The village priest was resentful and told the Bishop of Tobolsk that Rasputin held orgiastic rites, which was a complete fabrication. He also claimed that Rasputin made his congregation roll around screwing each other, and that Rasputin himself would take his sisters one after the other. In fact Rasputin had no sisters, and when the Bishop of Tobolsk investigated these allegations he found Rasputins prayer meetings were in every way completely harmless.
These untruthful allegations of sexual impropriety by jealous detractors have been repeatedly perpetuated by all of Rasputins biographers. Even Aldous Huxley was taken in by these lies and repeated them in his essay on Rasputin.
Rasputin developed remarkable thaumaturgic (healing) powers, the ones believed to be naturally possessed by all people, which only need developing to be effective.

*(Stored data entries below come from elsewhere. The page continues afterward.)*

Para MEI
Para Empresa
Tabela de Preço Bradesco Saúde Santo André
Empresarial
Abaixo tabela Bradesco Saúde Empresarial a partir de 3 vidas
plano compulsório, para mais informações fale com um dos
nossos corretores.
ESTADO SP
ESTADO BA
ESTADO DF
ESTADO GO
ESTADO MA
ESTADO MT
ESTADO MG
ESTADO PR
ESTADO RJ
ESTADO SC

Rasputin generally knelt in prayer by the bedside of the sick, which had the effect of encouraging optimism.
In 1905, when Rasputin was in his mid-thirties, he came to St. Petersburg, which at that time was the mystical centre of the world, where the aristocracy welcomed and respected him. Rasputin was confidant and completely effective in somehow being credited with the cure of the Tsars son on many occassions over several years. Rasputin was very influential over the Tsarina, but the Tsar generally ignored his advice. There is no historical proof whatever of Rasputin being heavily involved in politics at all.
Although Rasputin had a popular following, there were those of high position who were jealous of him and made great efforts to damage his reputation. These were people who disliked the Tsarina, and hated Rasputin because she believed in him.

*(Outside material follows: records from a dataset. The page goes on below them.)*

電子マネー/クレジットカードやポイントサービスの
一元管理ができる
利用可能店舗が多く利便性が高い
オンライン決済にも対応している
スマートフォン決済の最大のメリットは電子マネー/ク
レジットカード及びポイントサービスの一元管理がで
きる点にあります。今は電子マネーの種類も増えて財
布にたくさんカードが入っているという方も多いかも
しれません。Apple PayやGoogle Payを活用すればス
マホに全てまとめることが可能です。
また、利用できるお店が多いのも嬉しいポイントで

The first and worst of his enemies was a homosexual monk called Illiodor, who started out as a friend of Rasputin's, then turned on him, when he couldn't handle being outdone by him. Illiodor was a religious fanatic and in 1911 clashed with Rasputin, and Rasputin was summoned before Bishop Hermogen of Saratov. They handled Rasputin unfairly and the Tsar himself immediately banished Illiodor and Hermogen.
He was banished from court several times by the Tsar because of stories of his drunkenness.
The only time Rasputin was involved in politics were the two times he strongly advised the Tsar against going to war. In June 1914, Franz Ferdinand was assassinated at Sarajevo by a young Bosnian patriot, and consequently, Austria declared war on Serbia. The world's destiny was now in the hands of the Tsar, who had to decide whether to stand by Serbia and declare war on Austria, or let the Balkans solve their own problems. At this stage, Rasputins advice would have made the difference between peace and war, but he wasn't around as he was recovering from being stabbed (coincidently at exactly the same time as Archduke Ferdinand) and hovered between life and death for weeks.
Rasputin was finally murdered on the night of December 29, 1916. He had strong forebodings of his imminent death and wrote in a letter to the Tsarina he felt he would be dead by January 1, 1917.
Prince Yussupov shot Rasputin and when he came back for the body with his other conspirators, Rasputin got up and burst through a locked door into the courtyard, and was shot again and beaten with an iron bar, before being dumped in the river through a hole in the ice. When his body was recovered it was discovered he had died from drowning. No poison was found in his body. Yussupov was known for the rest of his life as 'the man who murdered Rasputin' and continued to lie about Rasputin afterwards, even claiming in court that Rasputin had been a German spy, which is an obvious lie that many biographers have exploded. Yussupov, like Illiodor, was a homosexual and his hatred of Rasputin may have had some curious sexual basis.
Rasputins prophesies for the next 25 years all came true with remarkable accuracy.